Yargıtay Kararı 13. Hukuk Dairesi 2013/22040 E. 2014/2336 K. 29.01.2014 T.

YARGITAY KARARI
DAİRE : 13. Hukuk Dairesi
ESAS NO : 2013/22040
KARAR NO : 2014/2336
KARAR TARİHİ : 29.01.2014

MAHKEMESİ : Antalya 8. Asliye Hukuk Mahkemesi
TARİHİ : 02/04/2013
NUMARASI : 2012/422-2013/109

Taraflar arasındaki alacak davasının yapılan yargılaması sonunda ilamda yazılı nedenlerden dolayı davanın reddine yönelik olarak verilen hükmün süresi içinde davacı avukatınca temyiz edilmesi üzerine dosya incelendi gereği konuşulup düşünüldü.
KARAR
Davacı, kendisinin ve davalının avukat olduğunu, 2011 yılında bir kısım dava ve işlerde davalı ile işbirliği yaptığını, davalının kendisinden aldığı vekaletname ya da yetki belgesi ile dosyalarda işlemler yaptığını, bazı icra dosyalarından adına ve/veya avukatı olduğu müvekkiller adına yatırılan ve tahakkuk eden nakit paraları değişik zamanlarda çektiğini, ancak bu paraları teslim etmediğini, tarafına teslim edilmeyen 27.962,22 TL yı müvekkillerine ödemek zorunda kaldığını ileri sürerek, fazlaya ilişkin hakları saklı kalmak kaydıyla 27.692,22 TL nın tahsil tarihlerinden itibaren işleyecek faizi ile birlikte davalıdan tahsiline karar verilmesini istemiştir.
Davalı, aralarındaki işbirliğinin bağımsız bir işbirliği olmayıp, işçi-işveren ilişkisine dayandığını savunarak davanın reddini dilemiştir.
Mahkemece, tanık beyanları esas alınmak suretiyle davalının ücretli olarak davacının yanında çalıştığı, taraflar arasındaki ihtilafın İş Kanunu hükümlerine göre çözümlenmesi gerektiği gerekçesi ile davanın görev nedeniyle reddine karar verilmiş; hüküm, davacı tarafından temyiz edilmiştir.

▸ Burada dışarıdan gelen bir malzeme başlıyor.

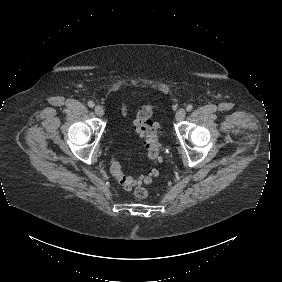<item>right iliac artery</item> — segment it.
<instances>
[{
	"label": "right iliac artery",
	"instance_id": "right-iliac-artery-1",
	"mask_svg": "<svg viewBox=\"0 0 282 282\" xmlns=\"http://www.w3.org/2000/svg\"><path fill=\"white\" fill-rule=\"evenodd\" d=\"M88 106L91 107V108H93V107H94V102H93V101H89V102H88Z\"/></svg>",
	"mask_w": 282,
	"mask_h": 282
}]
</instances>
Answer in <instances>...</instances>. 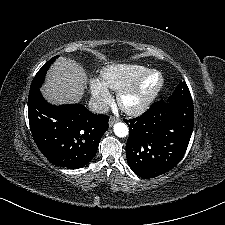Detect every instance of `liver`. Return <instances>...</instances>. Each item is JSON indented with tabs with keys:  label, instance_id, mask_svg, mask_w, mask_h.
<instances>
[{
	"label": "liver",
	"instance_id": "obj_1",
	"mask_svg": "<svg viewBox=\"0 0 225 225\" xmlns=\"http://www.w3.org/2000/svg\"><path fill=\"white\" fill-rule=\"evenodd\" d=\"M86 80L87 75L79 64L61 57L49 70L42 93L51 103H78L84 94Z\"/></svg>",
	"mask_w": 225,
	"mask_h": 225
}]
</instances>
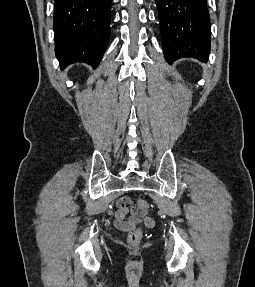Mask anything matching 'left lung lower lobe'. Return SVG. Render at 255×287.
<instances>
[{"label":"left lung lower lobe","instance_id":"left-lung-lower-lobe-1","mask_svg":"<svg viewBox=\"0 0 255 287\" xmlns=\"http://www.w3.org/2000/svg\"><path fill=\"white\" fill-rule=\"evenodd\" d=\"M163 51L169 63L181 57L207 62L210 21L207 0H155Z\"/></svg>","mask_w":255,"mask_h":287}]
</instances>
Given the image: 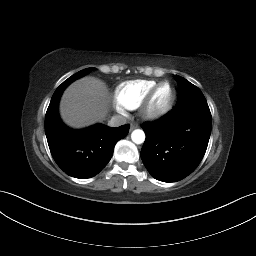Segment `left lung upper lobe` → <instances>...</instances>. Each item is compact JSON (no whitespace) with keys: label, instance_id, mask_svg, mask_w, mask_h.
I'll return each instance as SVG.
<instances>
[{"label":"left lung upper lobe","instance_id":"5c2ea615","mask_svg":"<svg viewBox=\"0 0 256 256\" xmlns=\"http://www.w3.org/2000/svg\"><path fill=\"white\" fill-rule=\"evenodd\" d=\"M176 80L178 82V100L175 107L196 102L207 103L198 87L178 75H176Z\"/></svg>","mask_w":256,"mask_h":256}]
</instances>
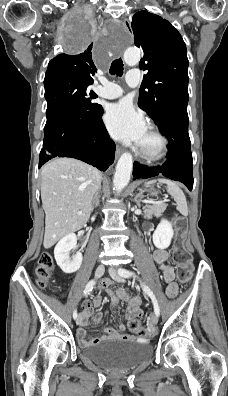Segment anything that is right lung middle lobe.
Masks as SVG:
<instances>
[{"mask_svg":"<svg viewBox=\"0 0 228 396\" xmlns=\"http://www.w3.org/2000/svg\"><path fill=\"white\" fill-rule=\"evenodd\" d=\"M94 35L93 27L80 25L78 34L71 38L75 48L86 46ZM91 83L74 77L45 78L47 122L62 116L93 118L100 105L93 103L97 95L88 89Z\"/></svg>","mask_w":228,"mask_h":396,"instance_id":"right-lung-middle-lobe-1","label":"right lung middle lobe"}]
</instances>
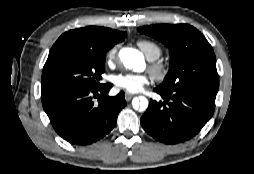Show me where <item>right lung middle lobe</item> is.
I'll return each instance as SVG.
<instances>
[{"instance_id": "dd1d6c3e", "label": "right lung middle lobe", "mask_w": 254, "mask_h": 174, "mask_svg": "<svg viewBox=\"0 0 254 174\" xmlns=\"http://www.w3.org/2000/svg\"><path fill=\"white\" fill-rule=\"evenodd\" d=\"M106 52L74 41L56 42L43 68L41 96L99 87Z\"/></svg>"}]
</instances>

Davacı, davalıya verdiği vekaletname ve yetki belgesi ile davalının bir kısım dosyalarda işlemler yaparak, davacı adına veya temsil ettiği müvekkiller adına yatırılan paraların davalı tarafından teslim edilmediğini ileri sürerek, yatırılan paraların tahsili için eldeki davayı açmıştır. Taraflar arasında Borçlar Kanunu hükümlerine tabi bir hizmet ilişkisi bulunduğu sabittir. Bu gibi hizmet sözleşmelerinden doğan uyuşmazlıklarda genel mahkemeler görevlidir. Mahkemece bu yönler göz önünde bulundurularak, işin esasına girilip sonucuna uygun bir karar verilmesi gerekirken aksine düşüncelerle yazılı şekilde görevsizlik kararı verilmesi usul ve yasaya aykırı olup, bozmayı gerektirir.

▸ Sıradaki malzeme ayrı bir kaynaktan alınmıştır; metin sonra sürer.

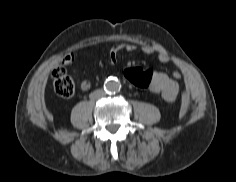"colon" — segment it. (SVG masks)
<instances>
[{
	"mask_svg": "<svg viewBox=\"0 0 236 182\" xmlns=\"http://www.w3.org/2000/svg\"><path fill=\"white\" fill-rule=\"evenodd\" d=\"M126 80L133 86L141 89L150 87L153 75L151 70H144L139 67H130L125 70ZM54 88L57 94L63 97H70L75 92V83L67 74L63 65H58L52 72Z\"/></svg>",
	"mask_w": 236,
	"mask_h": 182,
	"instance_id": "obj_1",
	"label": "colon"
}]
</instances>
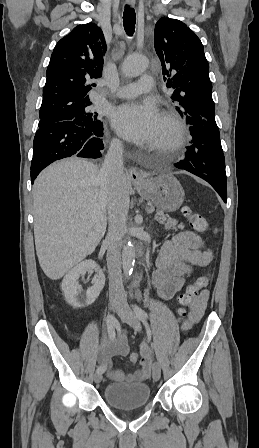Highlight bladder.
<instances>
[{
	"instance_id": "bladder-1",
	"label": "bladder",
	"mask_w": 259,
	"mask_h": 448,
	"mask_svg": "<svg viewBox=\"0 0 259 448\" xmlns=\"http://www.w3.org/2000/svg\"><path fill=\"white\" fill-rule=\"evenodd\" d=\"M104 398L111 406L132 410L145 406L150 399V387L146 383H112L104 389Z\"/></svg>"
}]
</instances>
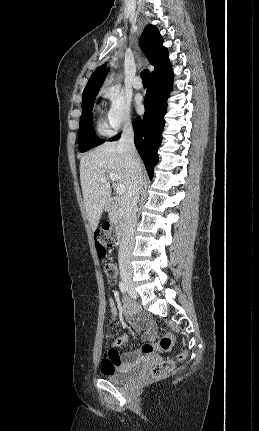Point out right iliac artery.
Instances as JSON below:
<instances>
[{
    "instance_id": "right-iliac-artery-1",
    "label": "right iliac artery",
    "mask_w": 259,
    "mask_h": 431,
    "mask_svg": "<svg viewBox=\"0 0 259 431\" xmlns=\"http://www.w3.org/2000/svg\"><path fill=\"white\" fill-rule=\"evenodd\" d=\"M119 288H120L122 293H126V291H127L126 286L121 281L119 282Z\"/></svg>"
}]
</instances>
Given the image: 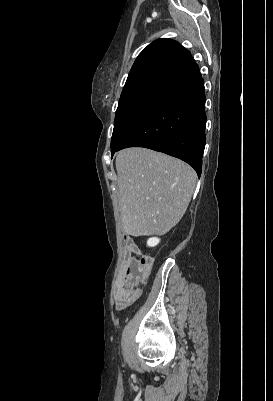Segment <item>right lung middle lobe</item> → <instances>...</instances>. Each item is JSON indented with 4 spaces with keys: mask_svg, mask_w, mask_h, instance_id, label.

SONUÇ: Yukarıda açıklanan nedenle temyiz olunan kararın davacı yararına BOZULMASINA, peşin alınan 24.30 TL harcın istek halinde iadesine, HUMK’nun 440/III-2 maddesi uyarınca karar düzeltme yolu kapalı olmak üzere, 29.1.2014 gününde oybirliğiyle karar verildi.